Extract each line holding the word "Name" from the entries.

[[ Data to examine, beginning ]]

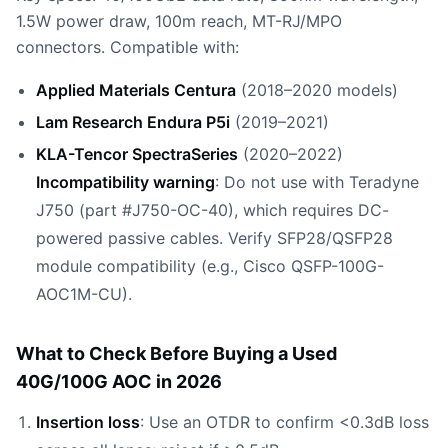
1.5W power draw, 100m reach, MT-RJ/MPO
connectors. Compatible with:
Applied Materials Centura
(2018–2020 models)
Lam Research Endura P5i
(2019–2021)
KLA-Tencor SpectraSeries
(2020–2022)
Incompatibility warning
: Do not use with Teradyne
J750 (part #J750-OC-40), which requires DC-
powered passive cables. Verify SFP28/QSFP28
module compatibility (e.g., Cisco QSFP-100G-
AOC1M-CU).
What to Check Before Buying a Used
40G/100G AOC in 2026
Insertion loss
: Use an OTDR to confirm <0.3dB loss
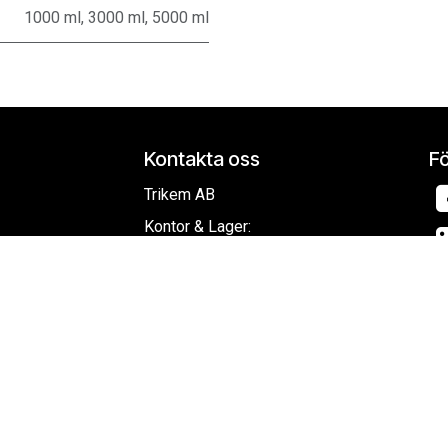
1000 ml
,
3000 ml
,
5000 ml
Kontakta oss
Fö
Trikem AB
Kontor & Lager:
Ridspögatan 11
213 77 Malmö
ring
Org.nr
556387-7231
info@trikem.se
+
46 40 - 94 40 10
Co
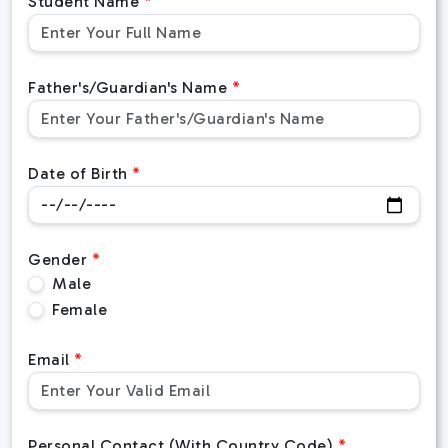
Student Name
Father's/Guardian's Name
Date of Birth
Gender
Male
Female
Email
Personal Contact (With Country Code)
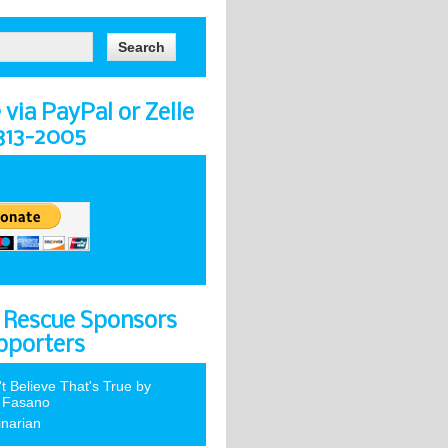
via PayPal or Zelle
-313-2005
 Rescue Sponsors
pporters
't Believe That's True by
 Fasano
inarian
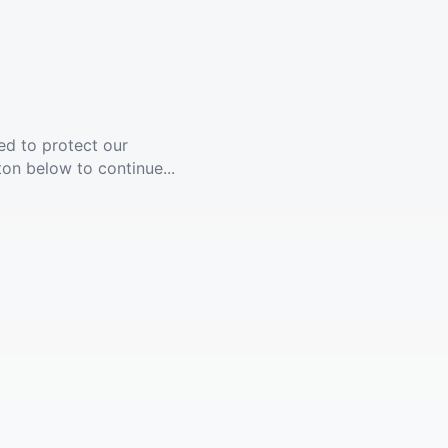
ed to protect our
ton below to continue...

[[ Data to examine, end ]]

● Expected output
Student Name
Father's/Guardian's Name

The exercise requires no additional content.